Der Verfassungsgerichtshof (VfGH) hat mit Erkenntnis vom 09.03.2023 (G 295/2022-10) eine Bestimmung des Arbeitslosenversicherungsgesetzes (AlVG) aufgehoben, wonach Ausfertigungen, die im Wege automatisationsunterstützter Datenverarbeitung erstellt wurden, keiner Unterschrift oder Beglaubigung durch die Behörde benötigen.

Aufgrund dieser Bestimmung des § 47 AlVG konnten Bescheide erlassen werden, welche keine Unterschrift und auch keine Amtssignatur enthalten haben.

Nach Meinung des VfGH ist die im Jahr 2004 eingeführte Amtssignatur mittlerweile verbreitet, geläufig und bewährt.

Somit ist ein Bescheid, der sich auf das AlVG stützt, jedenfalls (zumindest) mit einer Amtssignatur zu versehen, falls er nicht eigenhändig unterschrieben wird. Fehlt die Unterschrift bzw. die Amtssignatur ist das Dokument gemäß dem Bundesverwaltungsgericht (BVwG W164 2266963-1, 23.05.2023) nicht als Bescheid zu werten.
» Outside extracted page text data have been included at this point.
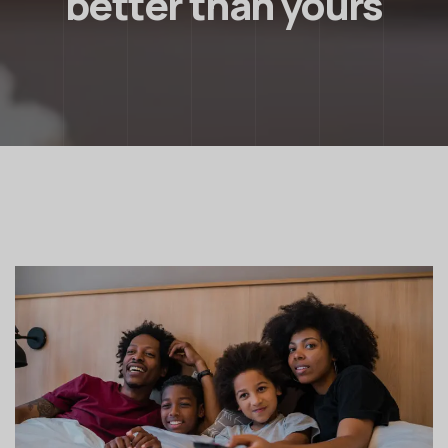
better than yours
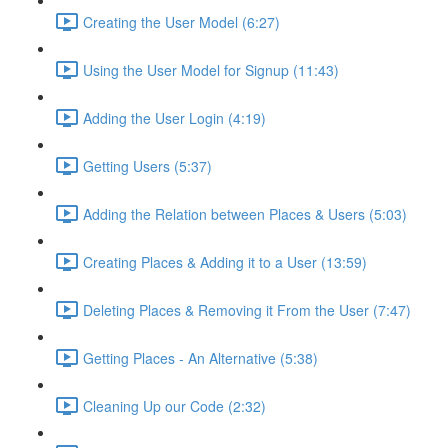
Creating the User Model (6:27)
Using the User Model for Signup (11:43)
Adding the User Login (4:19)
Getting Users (5:37)
Adding the Relation between Places & Users (5:03)
Creating Places & Adding it to a User (13:59)
Deleting Places & Removing it From the User (7:47)
Getting Places - An Alternative (5:38)
Cleaning Up our Code (2:32)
In der Folge stellt sich natürlich die Frage, was dieses Erkenntnis für Bescheide im Sinne der Bundesabgabenordnung (BAO) bedeutet.

Alle schriftlichen Ausfertigungen müssen gemäß BAO mit einer Unterschrift versehen werden. Ausfertigungen, die mittels automatisationsunterstützter Datenverarbeitung erstellt werden, bedürfen jedoch keiner Unterschrift. Sie gelten als vom Leiter der auf der Ausfertigung genannten Abgabenbehörde als genehmigt.

Fraglich ist, was alles unter automatisationsunterstützte Datenverarbeitung im Sinne der BAO fällt. Nach der Literatur und Judikatur können darunter auch Ausfertigungen fallen, die mittels Textverarbeitungsprogramms erstellt worden sind. Jedenfalls darunter fallen Dokumente, die mittels Amtssignatur versehen sind.

Das Erkenntnis des VfGH wird sich eventuell nicht ohne Weiteres auf die BAO übertragen lassen. Es ist bei Leistungen des AMS das AlVG und als Allgemeine Verwaltungsverfahrensgesetz (AVG) relevant und nicht die BAO.

Allerdings erscheint die Begründung des VfGH wonach die Amtssignatur seit der Einführung im Jahr 2004 mittlerweile als „weit verbreitet“, „geläufig“, „bewährt“ gesehen werden kann, durchaus auch für die BAO relevant.

Aus unserer Sicht wäre daher bei behördlichen Ausfertigungen, die weder eine Unterschrift noch eine Amtssignatur enthalten Vorsicht angebracht. Es sollte kritisch hinterfragt werden, ob das Dokument im Rahmen der BAO Rechtskraft entfalten kann.